## Exercise
Each line of the records below that holds "mark" should be copied out.

Start of Data extracts

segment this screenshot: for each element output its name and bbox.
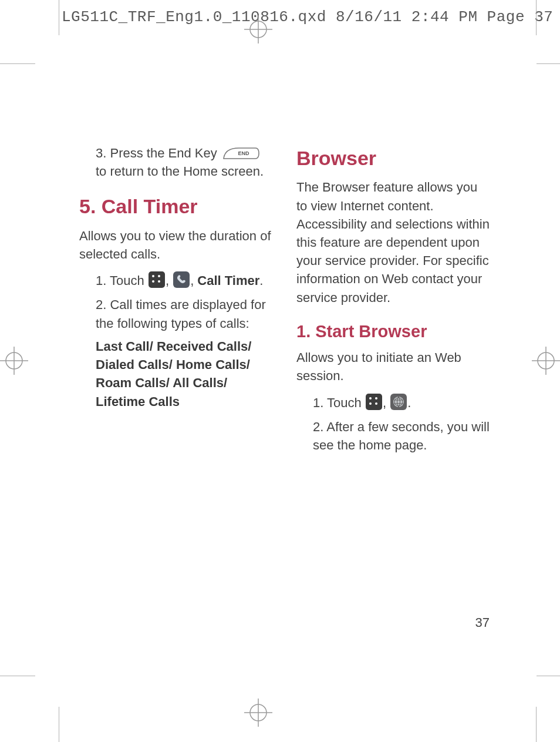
comma: ,	[166, 273, 173, 288]
apps-grid-icon	[366, 394, 382, 410]
period: .	[407, 395, 411, 410]
crop-mark	[0, 63, 35, 64]
svg-point-13	[393, 397, 404, 407]
page-number: 37	[475, 615, 490, 630]
body-text: The Browser feature allows you to view I…	[296, 178, 490, 307]
step-item: 3. Press the End Key END to return to th…	[79, 144, 273, 180]
menu-label: Call Timer	[197, 273, 259, 288]
step-text: 3. Press the End Key	[96, 146, 221, 160]
section-heading: 5. Call Timer	[79, 192, 273, 220]
crop-mark	[537, 676, 560, 676]
body-text: Allows you to initiate an Web session.	[296, 348, 490, 385]
call-types-list: Last Call/ Received Calls/ Dialed Calls/…	[79, 337, 273, 411]
section-heading: Browser	[296, 144, 490, 172]
step-item: 1. Touch , , Call Timer.	[79, 271, 273, 290]
body-text: Allows you to view the duration of selec…	[79, 227, 273, 263]
crop-mark	[536, 0, 537, 35]
crop-mark	[59, 0, 59, 35]
step-text: 1. Touch	[96, 273, 148, 288]
end-key-icon: END	[221, 146, 260, 161]
crop-mark	[0, 676, 35, 676]
crop-mark	[536, 707, 537, 742]
subsection-heading: 1. Start Browser	[296, 320, 490, 344]
step-item: 2. After a few seconds, you will see the…	[296, 418, 490, 454]
registration-mark-icon	[532, 347, 560, 375]
step-text: 1. Touch	[313, 395, 365, 410]
step-text: 2. After a few seconds, you will see the…	[313, 419, 490, 452]
slug-line: LG511C_TRF_Eng1.0_110816.qxd 8/16/11 2:4…	[62, 8, 560, 26]
registration-mark-icon	[244, 15, 272, 43]
registration-mark-icon	[244, 699, 272, 727]
period: .	[259, 273, 263, 288]
browser-globe-icon	[390, 394, 407, 410]
comma: ,	[383, 395, 390, 410]
step-item: 1. Touch , .	[296, 394, 490, 412]
call-log-icon	[173, 271, 190, 288]
registration-mark-icon	[0, 347, 28, 375]
crop-mark	[59, 707, 59, 742]
left-column: 3. Press the End Key END to return to th…	[79, 144, 273, 459]
page-content: 3. Press the End Key END to return to th…	[79, 144, 490, 459]
step-text: 2. Call times are displayed for the foll…	[96, 297, 266, 330]
comma: ,	[190, 273, 197, 288]
step-item: 2. Call times are displayed for the foll…	[79, 296, 273, 332]
right-column: Browser The Browser feature allows you t…	[296, 144, 490, 459]
step-text: to return to the Home screen.	[96, 164, 264, 179]
apps-grid-icon	[149, 271, 165, 288]
svg-text:END: END	[238, 150, 249, 156]
crop-mark	[537, 63, 560, 64]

End of Data extracts

## Solution for this task
crop-mark	[0, 63, 35, 64]
crop-mark	[537, 676, 560, 676]
crop-mark	[536, 0, 537, 35]
crop-mark	[59, 0, 59, 35]
crop-mark	[0, 676, 35, 676]
crop-mark	[536, 707, 537, 742]
registration-mark-icon	[532, 347, 560, 375]
registration-mark-icon	[244, 15, 272, 43]
registration-mark-icon	[244, 699, 272, 727]
registration-mark-icon	[0, 347, 28, 375]
crop-mark	[59, 707, 59, 742]
crop-mark	[537, 63, 560, 64]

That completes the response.